Problem to solve: Retype the full set of data, character for character.

(Saved data entries)
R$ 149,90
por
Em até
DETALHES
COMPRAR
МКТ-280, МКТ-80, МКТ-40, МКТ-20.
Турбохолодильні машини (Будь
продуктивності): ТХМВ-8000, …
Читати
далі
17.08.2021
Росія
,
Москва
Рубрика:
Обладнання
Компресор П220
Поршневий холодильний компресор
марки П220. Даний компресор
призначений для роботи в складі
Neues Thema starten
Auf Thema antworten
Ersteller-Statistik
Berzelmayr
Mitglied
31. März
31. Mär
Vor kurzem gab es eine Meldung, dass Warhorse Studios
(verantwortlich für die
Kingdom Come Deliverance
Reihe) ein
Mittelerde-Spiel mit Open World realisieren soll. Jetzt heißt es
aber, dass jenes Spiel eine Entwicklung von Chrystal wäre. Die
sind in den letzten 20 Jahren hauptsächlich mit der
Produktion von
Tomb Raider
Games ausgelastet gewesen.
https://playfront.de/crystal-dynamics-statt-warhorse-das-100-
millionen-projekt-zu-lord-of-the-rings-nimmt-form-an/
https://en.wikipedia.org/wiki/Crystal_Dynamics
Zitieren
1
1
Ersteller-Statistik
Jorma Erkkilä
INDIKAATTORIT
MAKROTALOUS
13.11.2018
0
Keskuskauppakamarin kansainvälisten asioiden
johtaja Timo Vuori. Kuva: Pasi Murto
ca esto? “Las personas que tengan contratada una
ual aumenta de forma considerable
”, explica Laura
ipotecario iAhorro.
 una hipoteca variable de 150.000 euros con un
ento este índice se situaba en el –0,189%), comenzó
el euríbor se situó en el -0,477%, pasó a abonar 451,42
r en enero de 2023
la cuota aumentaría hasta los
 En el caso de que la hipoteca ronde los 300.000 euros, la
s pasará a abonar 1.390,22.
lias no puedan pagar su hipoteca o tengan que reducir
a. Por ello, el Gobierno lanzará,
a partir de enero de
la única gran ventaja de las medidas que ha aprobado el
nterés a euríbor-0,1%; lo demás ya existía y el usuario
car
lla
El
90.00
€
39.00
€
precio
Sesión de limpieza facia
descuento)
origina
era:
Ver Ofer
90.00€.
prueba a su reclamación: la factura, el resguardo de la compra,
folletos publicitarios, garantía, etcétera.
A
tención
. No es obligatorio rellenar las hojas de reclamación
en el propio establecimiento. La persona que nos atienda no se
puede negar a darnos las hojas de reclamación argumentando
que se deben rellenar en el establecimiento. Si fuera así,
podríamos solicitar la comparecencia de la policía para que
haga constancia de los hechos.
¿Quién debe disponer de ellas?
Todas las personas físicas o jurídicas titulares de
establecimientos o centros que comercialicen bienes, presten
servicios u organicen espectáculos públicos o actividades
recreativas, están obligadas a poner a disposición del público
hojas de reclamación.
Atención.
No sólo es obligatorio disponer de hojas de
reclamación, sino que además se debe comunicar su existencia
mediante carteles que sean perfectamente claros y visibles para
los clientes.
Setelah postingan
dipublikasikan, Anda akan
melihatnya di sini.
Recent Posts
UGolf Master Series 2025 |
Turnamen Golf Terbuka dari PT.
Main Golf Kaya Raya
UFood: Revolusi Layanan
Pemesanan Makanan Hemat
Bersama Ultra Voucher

Answer for this exercise:
R$ 149,90
por
Em até
DETALHES
COMPRAR
МКТ-280, МКТ-80, МКТ-40, МКТ-20.
Турбохолодильні машини (Будь
продуктивності): ТХМВ-8000, …
Читати
далі
17.08.2021
Росія
,
Москва
Рубрика:
Обладнання
Компресор П220
Поршневий холодильний компресор
марки П220. Даний компресор
призначений для роботи в складі
Neues Thema starten
Auf Thema antworten
Ersteller-Statistik
Berzelmayr
Mitglied
31. März
31. Mär
Vor kurzem gab es eine Meldung, dass Warhorse Studios
(verantwortlich für die
Kingdom Come Deliverance
Reihe) ein
Mittelerde-Spiel mit Open World realisieren soll. Jetzt heißt es
aber, dass jenes Spiel eine Entwicklung von Chrystal wäre. Die
sind in den letzten 20 Jahren hauptsächlich mit der
Produktion von
Tomb Raider
Games ausgelastet gewesen.
https://playfront.de/crystal-dynamics-statt-warhorse-das-100-
millionen-projekt-zu-lord-of-the-rings-nimmt-form-an/
https://en.wikipedia.org/wiki/Crystal_Dynamics
Zitieren
1
1
Ersteller-Statistik
Jorma Erkkilä
INDIKAATTORIT
MAKROTALOUS
13.11.2018
0
Keskuskauppakamarin kansainvälisten asioiden
johtaja Timo Vuori. Kuva: Pasi Murto
ca esto? “Las personas que tengan contratada una
ual aumenta de forma considerable
”, explica Laura
ipotecario iAhorro.
 una hipoteca variable de 150.000 euros con un
ento este índice se situaba en el –0,189%), comenzó
el euríbor se situó en el -0,477%, pasó a abonar 451,42
r en enero de 2023
la cuota aumentaría hasta los
 En el caso de que la hipoteca ronde los 300.000 euros, la
s pasará a abonar 1.390,22.
lias no puedan pagar su hipoteca o tengan que reducir
a. Por ello, el Gobierno lanzará,
a partir de enero de
la única gran ventaja de las medidas que ha aprobado el
nterés a euríbor-0,1%; lo demás ya existía y el usuario
car
lla
El
90.00
€
39.00
€
precio
Sesión de limpieza facia
descuento)
origina
era:
Ver Ofer
90.00€.
prueba a su reclamación: la factura, el resguardo de la compra,
folletos publicitarios, garantía, etcétera.
A
tención
. No es obligatorio rellenar las hojas de reclamación
en el propio establecimiento. La persona que nos atienda no se
puede negar a darnos las hojas de reclamación argumentando
que se deben rellenar en el establecimiento. Si fuera así,
podríamos solicitar la comparecencia de la policía para que
haga constancia de los hechos.
¿Quién debe disponer de ellas?
Todas las personas físicas o jurídicas titulares de
establecimientos o centros que comercialicen bienes, presten
servicios u organicen espectáculos públicos o actividades
recreativas, están obligadas a poner a disposición del público
hojas de reclamación.
Atención.
No sólo es obligatorio disponer de hojas de
reclamación, sino que además se debe comunicar su existencia
mediante carteles que sean perfectamente claros y visibles para
los clientes.
Setelah postingan
dipublikasikan, Anda akan
melihatnya di sini.
Recent Posts
UGolf Master Series 2025 |
Turnamen Golf Terbuka dari PT.
Main Golf Kaya Raya
UFood: Revolusi Layanan
Pemesanan Makanan Hemat
Bersama Ultra Voucher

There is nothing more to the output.